WORK ITEM: From the line with "You are a GUI" to the line with "Task: Click on the författare", retype every line exactly, including those two, and leave out the rest of the data below.

== MATERIALS PROVIDED

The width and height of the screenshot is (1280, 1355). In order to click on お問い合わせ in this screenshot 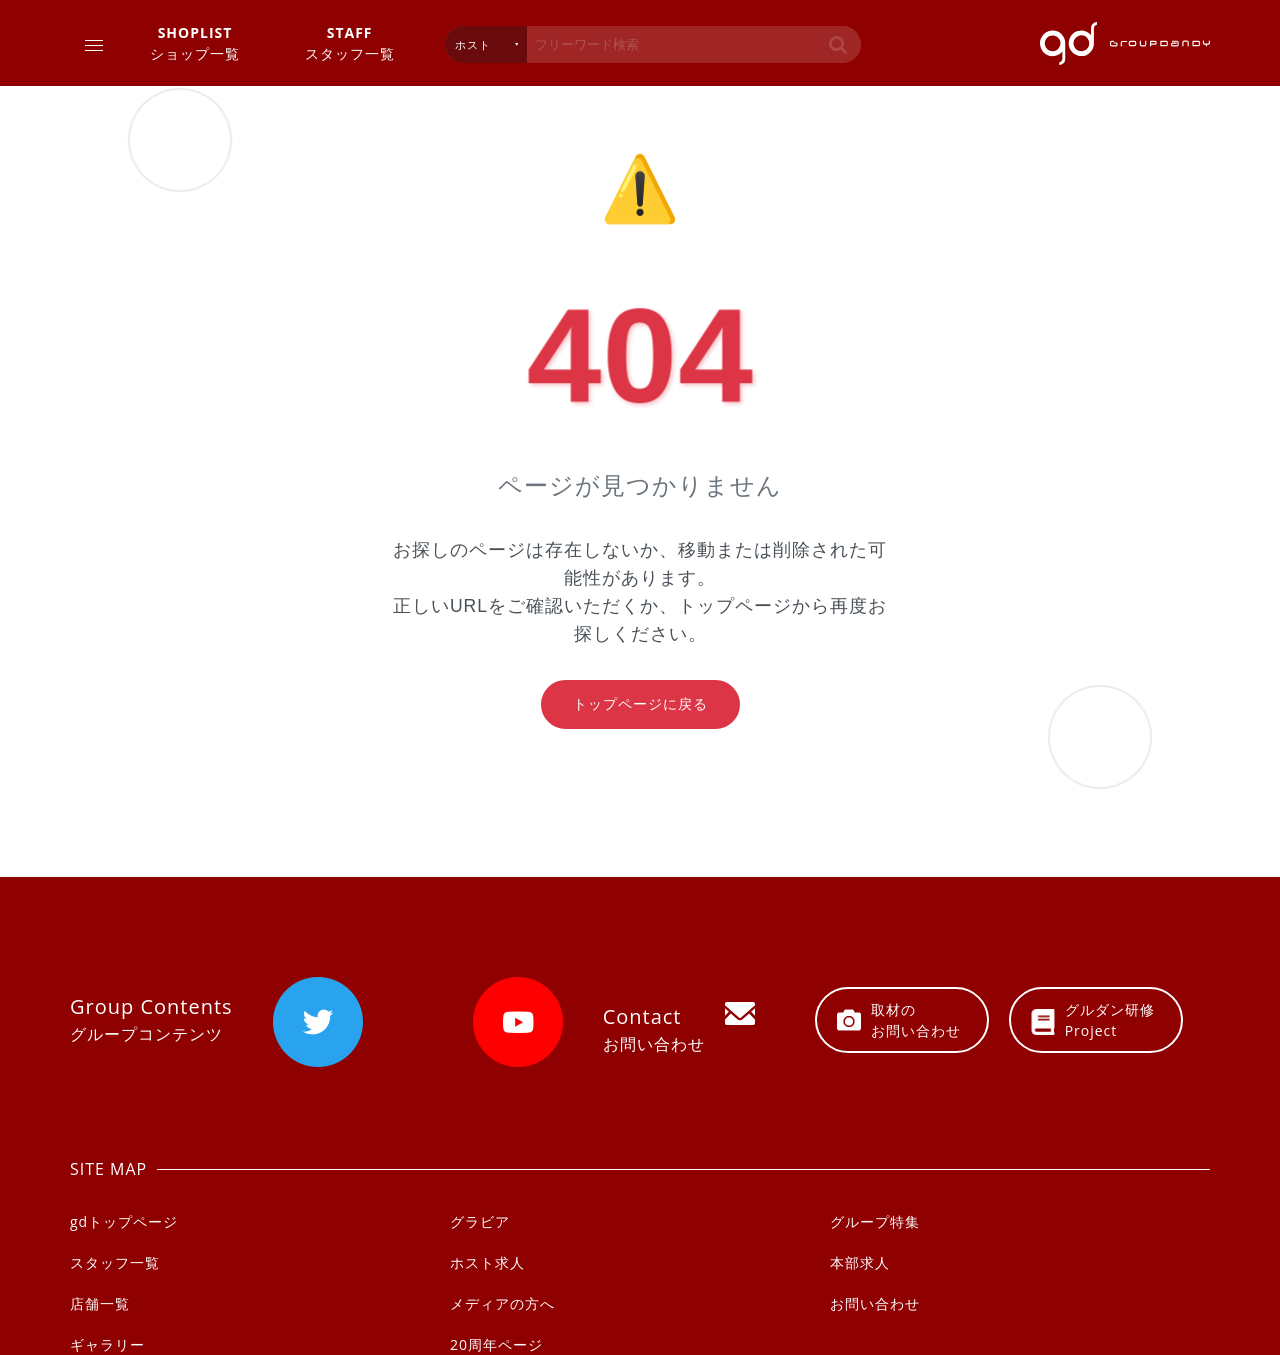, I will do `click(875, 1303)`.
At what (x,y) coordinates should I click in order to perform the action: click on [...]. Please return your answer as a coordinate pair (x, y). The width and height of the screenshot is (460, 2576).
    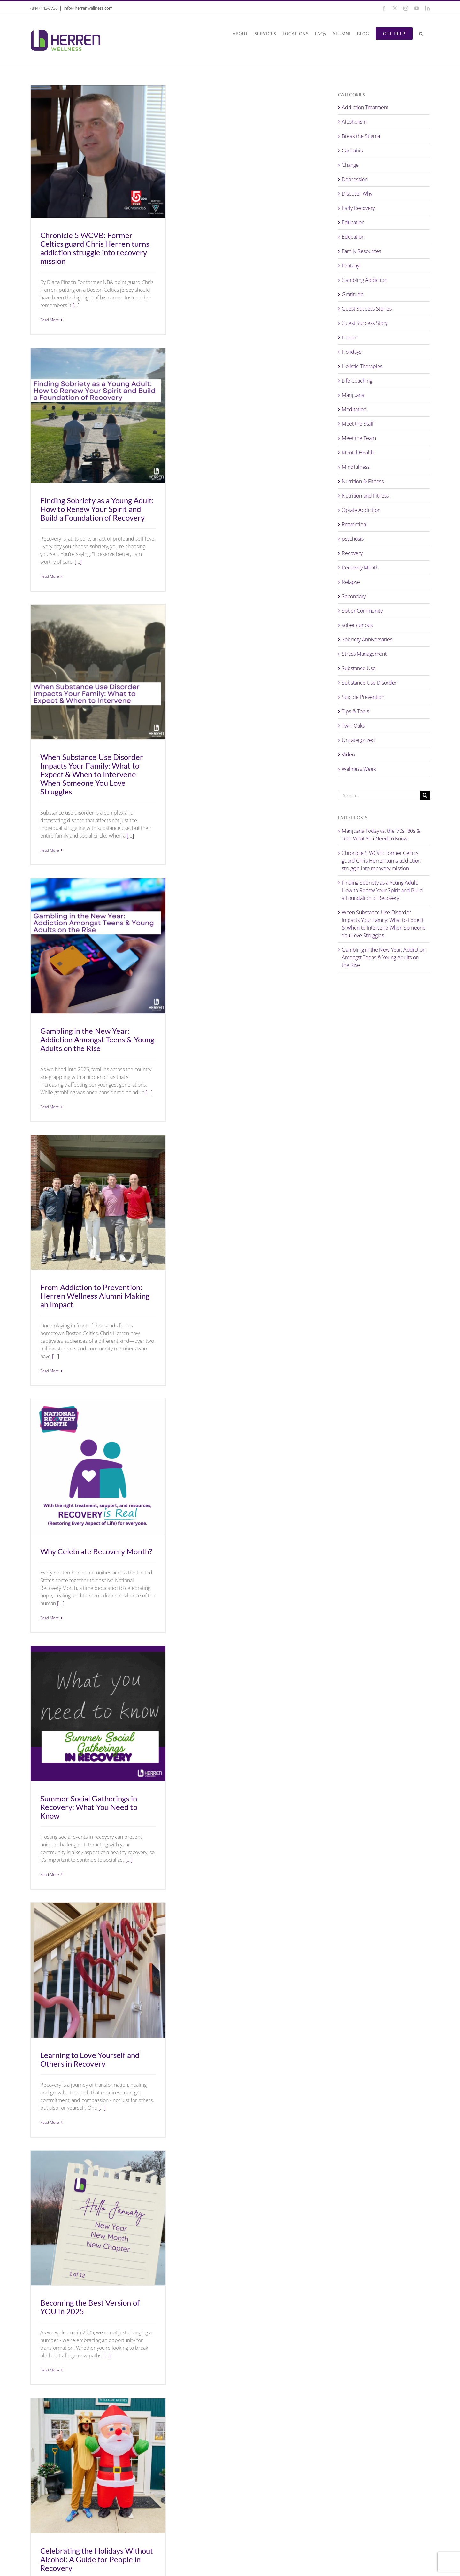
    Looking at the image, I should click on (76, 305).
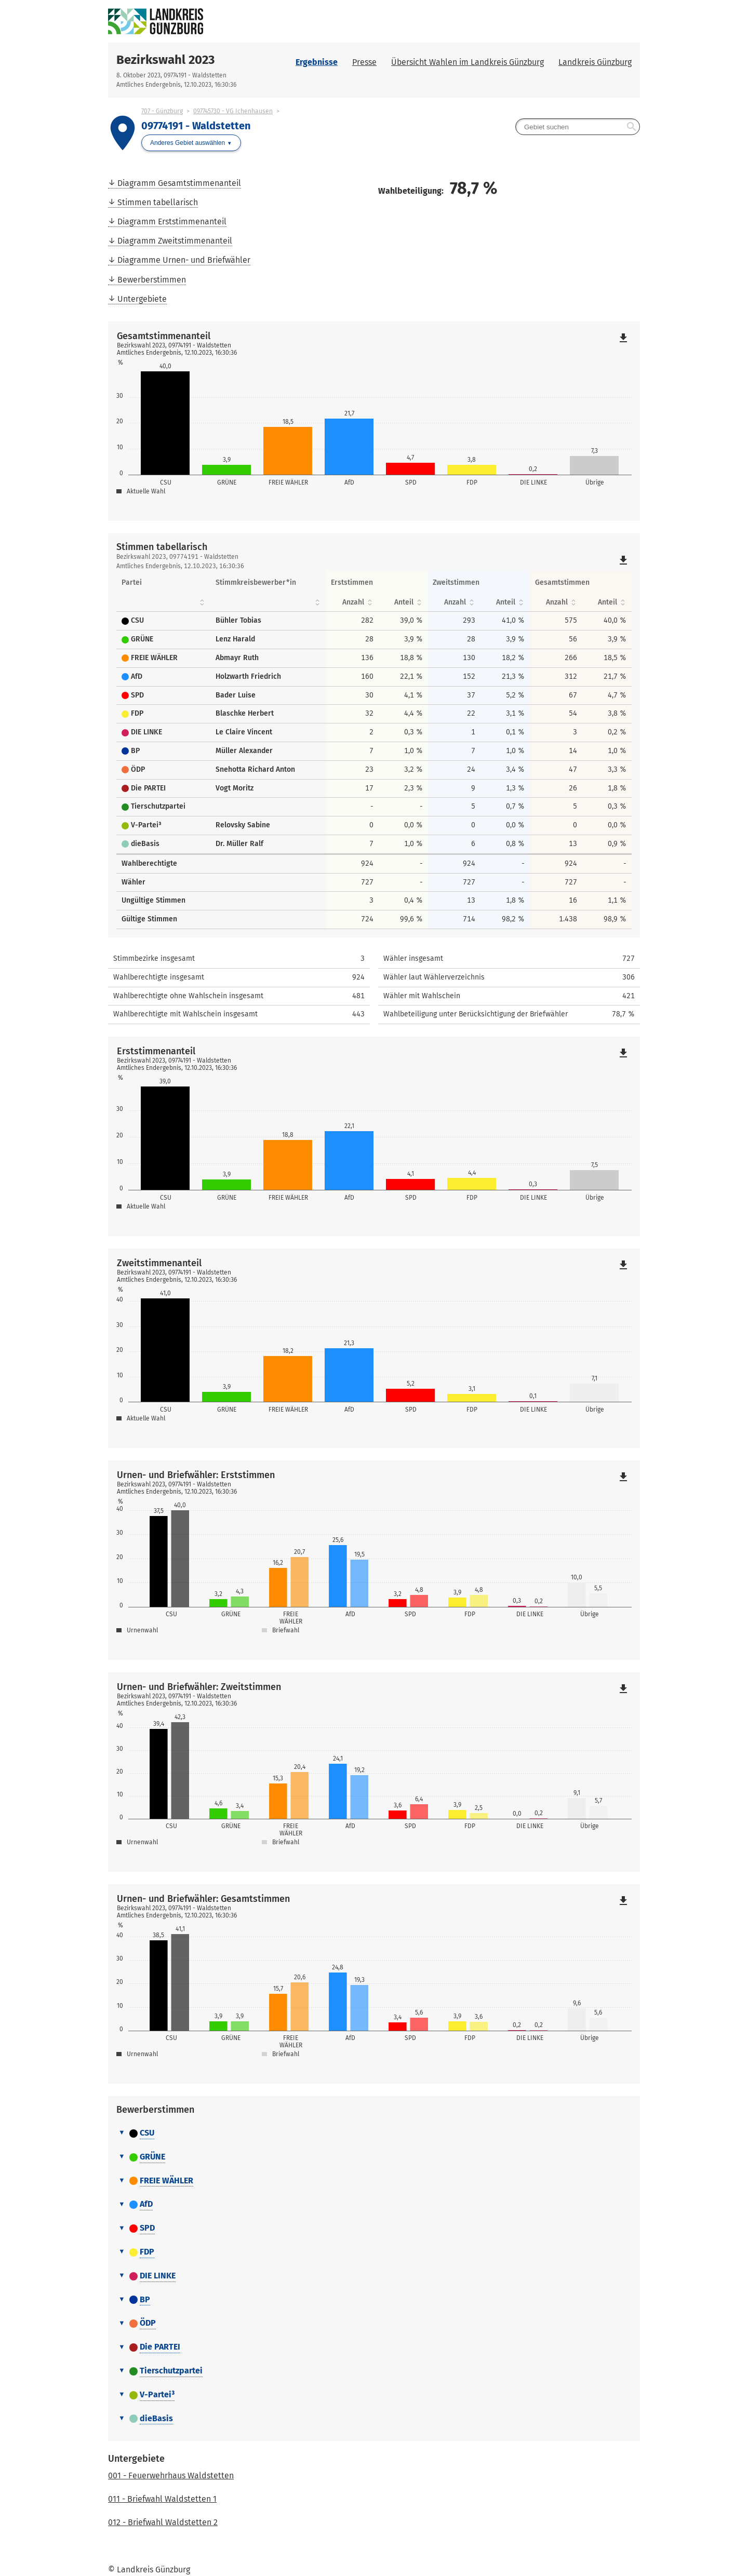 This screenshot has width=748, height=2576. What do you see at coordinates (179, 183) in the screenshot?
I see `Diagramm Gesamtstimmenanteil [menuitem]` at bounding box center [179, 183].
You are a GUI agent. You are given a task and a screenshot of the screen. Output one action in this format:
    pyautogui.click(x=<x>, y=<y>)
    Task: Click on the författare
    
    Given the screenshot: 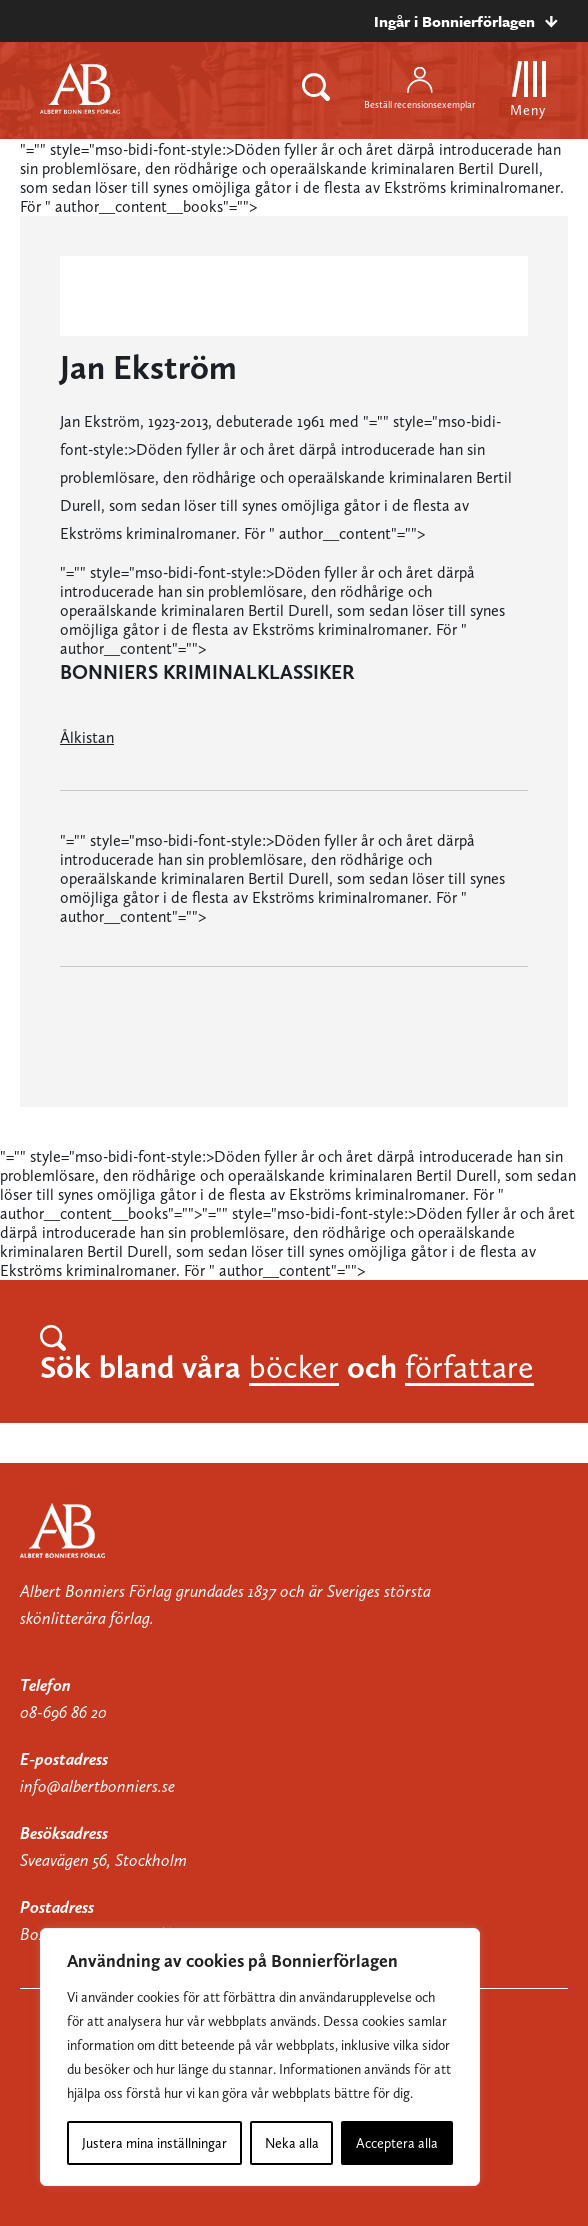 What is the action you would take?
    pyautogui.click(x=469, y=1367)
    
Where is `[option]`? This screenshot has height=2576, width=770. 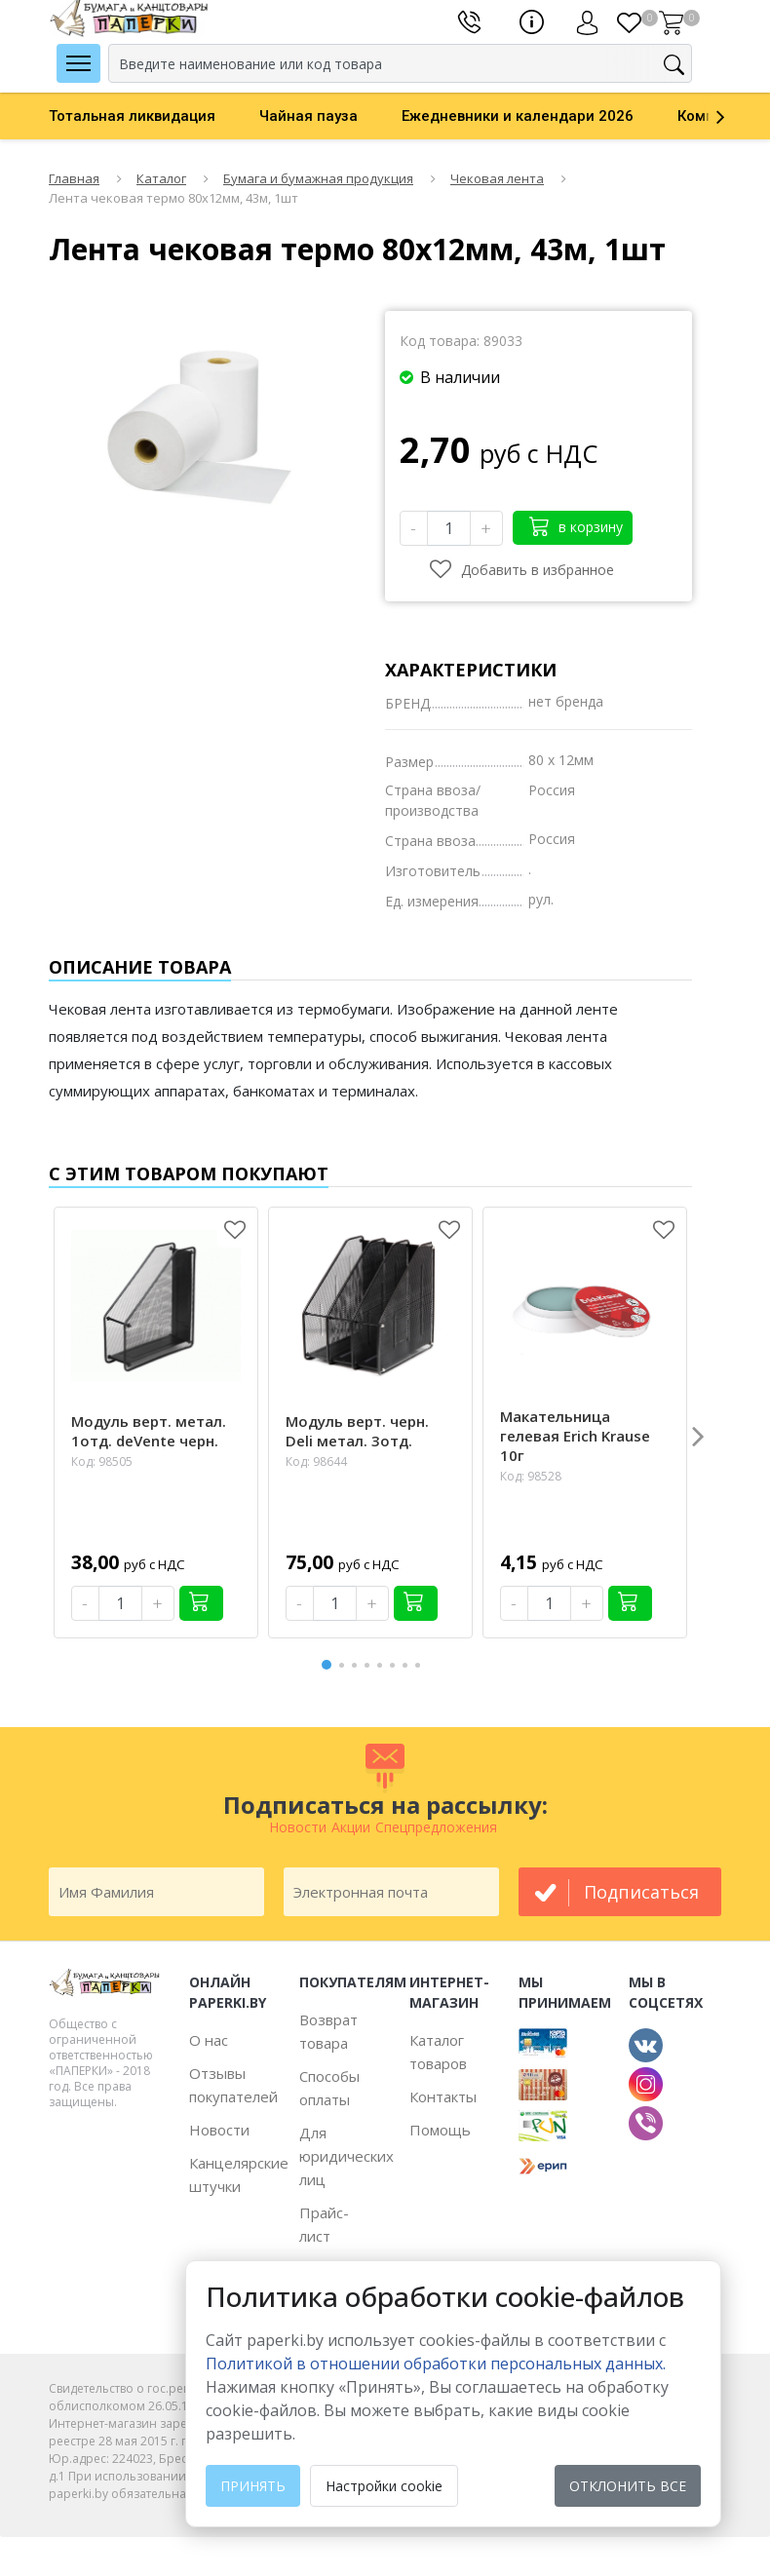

====

SOLUTION TO THIS TASK:
You are a GUI agent. You are given a task and a screenshot of the screen. Output one action in this format:
    pyautogui.click(x=<x>, y=<y>)
    Task: Click on the författare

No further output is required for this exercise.